Eis os Top 25 da nossa lista (elaborada pelo Renato Jannuzzi Cecchettini para o PROJETO DEMOCRACIA) que cruza vários (exatamente meia dúzia de) indicadores: EIU Democracy Overall score 2016, FH Aggregate Score, WEF Global Competitiveness Index, FFP Total, IDH e PIB per capita 2015. Pegamos os 50 melhores em cada um deles. Depois selecionamos quais países aparecem em todos os 6 no Top 50. O que forneceu a lista abaixo de 25 países:
Noruega
Suíça
Dinamarca
Suécia
Austrália
Holanda
Nova Zelândia
Islândia
Irlanda
Finlândia
Canadá
Luxemburgo
Alemanha
Estados Unidos
Reino Unido
Áustria
Japão
Bélgica
França
Malta
Espanha
Portugal
República Checa
Itália
Lituânia
Se não levarmos em conta pequenos países e ilhas (como Andorra, Bahamas, Barbados, Cabo Verde, Chipre, Ilhas Marshall, Mauricio, Kiribati, Liechtenstein, Micronésia, Palau, Santa Lúcia, São Vicente e Granadinas, São Marinho e Tuvalu), é isso aí. Em cerca de 200 países, com uma ou outra exceção, é o que se salva.

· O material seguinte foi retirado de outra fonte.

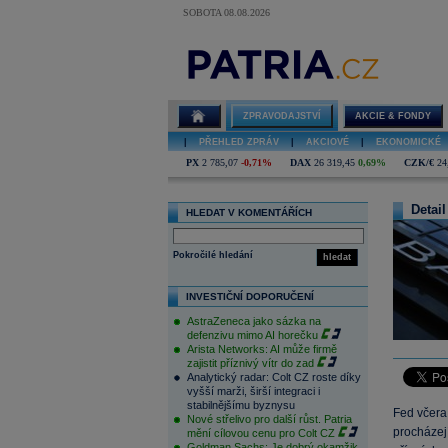
SOBOTA 08.08.2026
ZPRAVODAJSTVÍ
AKCIE & FONDY
|
PŘEHLED ZPRÁV
|
AKCIOVÉ
|
EKONOMICKÉ
PX
2 785,07
-0,71%
DAX
26 319,45
0,69%
CZK/€
24
Detail
HLEDAT V KOMENTÁŘÍCH
Pokročilé hledání
hledat
INVESTIČNÍ DOPORUČENÍ
AstraZeneca jako sázka na
defenzivu mimo AI horečku
Arista Networks: AI může firmě
zajistit příznivý vítr do zad
Analytický radar: Colt CZ roste díky
vyšší marži, širší integraci i
stabilnějšímu byznysu
Fed včera
Nové střelivo pro další růst. Patria
procházej
mění cílovou cenu pro Colt CZ
Goldman Sachs: Je dobrý okamžik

Se pegarmos (e cruzarmos) outros tantos indicadores que dizem respeito à qualidade de vida e de convivência social – por exemplo, conectividade, laicidade, cultura de paz etc. – o resultado será mais ou menos o mesmo! Sim, isso chega a ser espantoso, além de revelador. Por isso pode-se dizer que a lista acima é a dos países que deram certo.
Para não falar de outros aspectos culturais. Por certo, cultura tem a ver com política, embora ainda não saibamos exatamente de que modo as coisas estão relacionadas. Por exemplo, observamos, já faz algum tempo, que nenhum país em que mais de 2 pessoas em cada 10 se declaram seguidoras do Islã (segundo pesquisa do Pew Research Center) é uma democracia (com exceção de Chipre e da Indonésia, é claro – que é uma flawed democracy segundo o EIU).
Talvez o que se está chamando de crise da democracia representativa tenha muito mais a ver com a crise do Estado-nação, que está se revelando uma forma de governança inadequada diante da emergência de uma sociedade-em-rede. Estados-nações que deram errado, deram errado em vários sentidos, em geral em tudo que diga respeito à qualidade de vida e de convivência social. Não por acaso também não são Estados com regimes considerados satisfatoriamente democráticos segundo todos os rankings existentes.
Claro que há limites da representação nas democracias realmente existentes, que são democracias representativas vigentes em Estados-nações. Toda representação tem limites e já implica em delegação, ou seja, em alienação e denegação do próprio poder, mas este é um limite que haveria em qualquer regime democrático, mesmo diferente do que foi implantado (e depois universalizado, ou melhor, internacionalizado) pelos modernos, enquanto houver representação (e alguma sempre haverá: ou seja, isso é mais um limite do que uma crise).
O problema é que a democracia (representativa) passou a valer apenas para as formen Estado-nação, surgidas da guerra, da paz de Westfália e, muito provavelmente, o que se qualifica como crise da democracia é uma crise da democracia em Estados-nações, que têm estruturas e dinâmicas avessas à continuidade do processo de democratização. Esta forma, sim, parece estar em crise (independentemente do regime político), na medida em que não funciona a contento e não tem bons resultados, para as pessoas, nas 60 ditaduras que remanescem e em todos os demais regimes híbridos, flaweds ou part-free: somando todos isso dá cerca de 170 países, ou seja, mais de 80% das nações e, assim, quem pode dizer que isso deu certo?
Estamos trabalhando nisso. Ainda no primeiro semestre de 2018 deve sair um primeiro paper sobre o tema.